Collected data
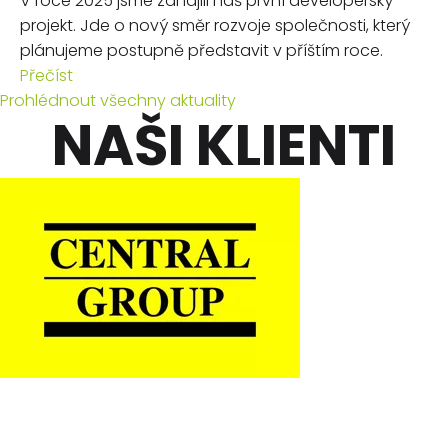
V roce 2025 jsme zahájili náš první developerský
projekt. Jde o nový směr rozvoje společnosti, který
plánujeme postupně představit v příštím roce.
Přečíst
Prohlédnout všechny aktuality
NAŠI KLIENTI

• About this task: After locating the line with "projekt. Jde o" in the records above, please set down that line and all later ones exactly, and no other line.

• Problem solution:
projekt. Jde o nový směr rozvoje společnosti, který
plánujeme postupně představit v příštím roce.
Přečíst
Prohlédnout všechny aktuality
NAŠI KLIENTI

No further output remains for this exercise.